These findings about evaluation practice and methodological orientation need to be unpacked and clarified through future research. An important consideration is that even though these findings are interesting and intuitive, they are only an initial step in trying to empirically link evaluators’ values to practice. It is possible there are unmeasured or untested mediators (e.g., efficacy, outcome expectations, stakeholder trust) and moderators (e.g., evaluation context, resources, evaluator demographics) that could help clarify the proposed values-practice relationship, and we hope this is a relationship that future researchers will explore.

As measured by the Big 5, evaluators are relatively conscientious, agreeable, and open to new experiences. These data are consistent with the major characteristics of evaluation practice. For example, Russ-Eft and Preskill (2009) described evaluation as a profession that demands great attention to detail, and many evaluators would likely agree that being agreeable is a part of the “personal factor” that is so critical to evaluation practice (Patton, 2008). Low average scores on the neuroticism construct support this vision of evaluation because evaluators need to be able to tolerate anxiety, fear, and other negative feelings, even though having these feelings is common in both evaluators and in the general population (LaVelle, Jones, & Donaldson, 2018). We wonder if this is because of the fluid and often-changing nature of both internal and external evaluation practice, and individuals that struggle with managing neurotic tendencies might self-elect towards other professional tracks. We are intrigued by the high agreeableness score, which is made of traits such as friendliness and compassion, and may indeed support previous discussions about the importance of the “personal factor” in evaluation practice. Further research might explore this finding and the ways in which it is expressed in practice.

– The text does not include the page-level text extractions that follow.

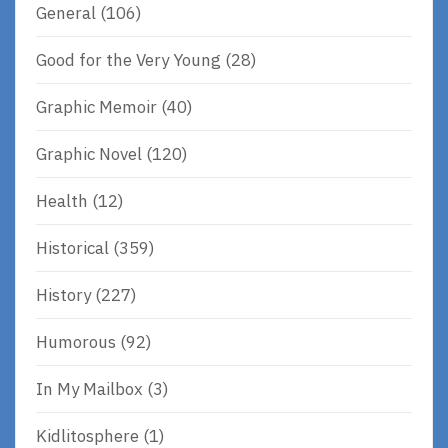
General
(106)
Good for the Very Young
(28)
Graphic Memoir
(40)
Graphic Novel
(120)
Health
(12)
Historical
(359)
History
(227)
Humorous
(92)
In My Mailbox
(3)
Kidlitosphere
(1)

In terms of political values, the data paint a picture consistent with what the authors imagine an evaluator might look like. That is, evaluators, work with programs, policies, and interventions that seek to change individuals, groups, and organizations (LaVelle & Dighe, 2020), and supporting programs that encourage change is a stereotypically liberal perspective. The respondents felt more conservative about their economic-political outlook, although they were still quite liberal in their fiscal outlook, which supports the position that evaluation is rooted in both social programming and accountability (Christie & Alkin, 2013). Put together, we make sense of evaluators’ political worldview by suggesting that they are supportive of social programs and policies, but that they want to know that they are effective. It is not clear what would happen if program stakeholders hold similar views about social or fiscal issues, or the degree to which such congruence is necessary for effective evaluator-stakeholder relationships, but hope future research can explore this hypothetical intersection.

The data gathered from evaluators suggest that the most important aspect of their workplace is competence and opportunities for growth. This is consistent with the idea that evaluators, similar to other fields dependent on systematic inquiry, value challenges and refining their skills. We interpret this to support Skolits, Morrow, and Burr’s (2009) assertion that an attractive facet of evaluation to evaluators is that the work is often varied and that evaluators must act in many different roles throughout the engagement. Much lower in importance is Status and Independence, as well as Security and Comfort. In tandem, these paint a picture of the evaluator as a person who mainly values the challenge of evaluation practice instead of the independence and job security it offers. We are intrigued about the factors and experiences that influence evaluators and their work, such as the varied influences of individual workplaces, community engagement, and association-wide stances on sociopolitical movements (e.g., see Donaldson, 2015, for discussion on the AEA Statement and the Not-AEA Statement on credible evidence).

Finally, we come to the Schwartz Values Inventory, which provides illustrative data on the overarching views of evaluators. In some ways, the results from the SVI are not surprising because they are consistent with the data from the other measures in this study. Evaluators largely value individual achievement and self-direction, which agrees with the highly technical and procedural aspects of evaluation practice. They have a strong benevolent worldview that likely translates into treating people and the environment with kindness and respect. As a group, evaluators place much less value on power over others, tradition, and stimulation, which agree with the ever-evolving nature of evaluation practice and the call to “give evaluation away.” Indeed, we believe that a review of the Presidential Keynotes from associations such as the American Evaluation Association, Canadian Evaluation Society, European Evaluation Society, African Evaluation Association, Australasian Evaluation Society, and others would find echoes of these values in the speakers’ views for evaluation into the future.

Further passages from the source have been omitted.